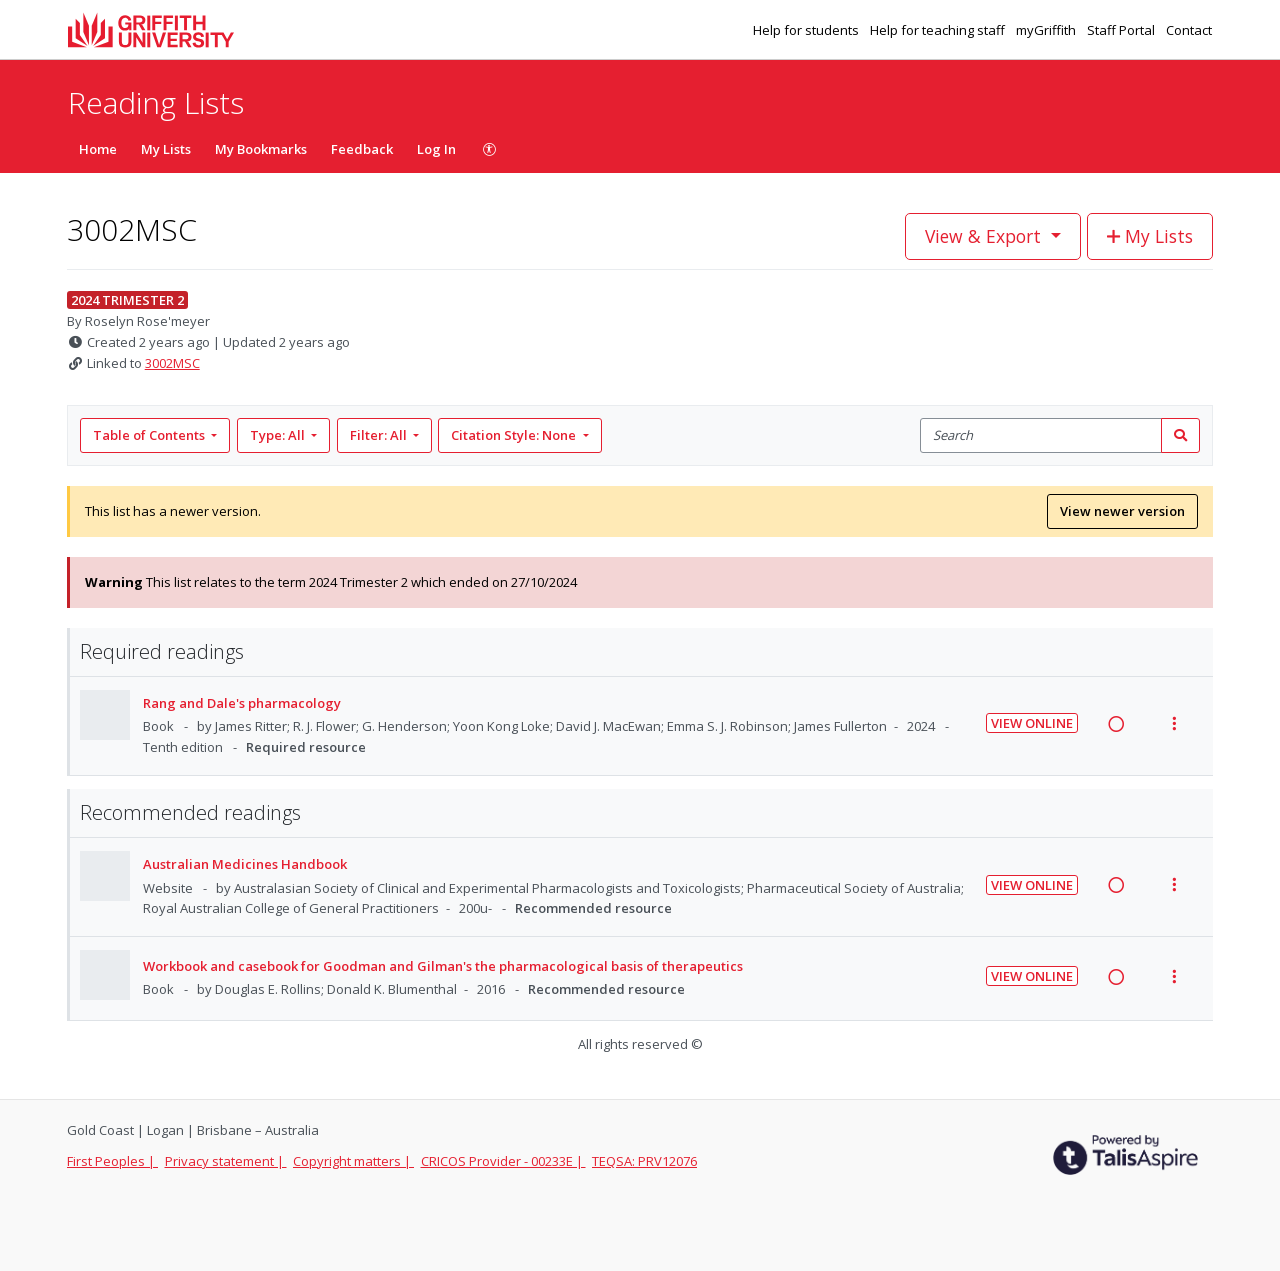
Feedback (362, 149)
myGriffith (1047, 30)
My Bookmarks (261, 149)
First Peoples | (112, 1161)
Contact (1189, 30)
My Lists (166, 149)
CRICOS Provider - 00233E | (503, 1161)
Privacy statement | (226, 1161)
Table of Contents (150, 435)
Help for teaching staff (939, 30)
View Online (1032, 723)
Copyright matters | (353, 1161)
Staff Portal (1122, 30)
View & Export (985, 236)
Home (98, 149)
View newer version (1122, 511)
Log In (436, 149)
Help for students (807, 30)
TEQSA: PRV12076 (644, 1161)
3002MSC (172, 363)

--- --- ---

_Exercise directions_
Only lines that include "Help" belong in the answer; copy all of them from the listing.

_Exercise response_
Help for teaching staff (939, 30)
Help for students (807, 30)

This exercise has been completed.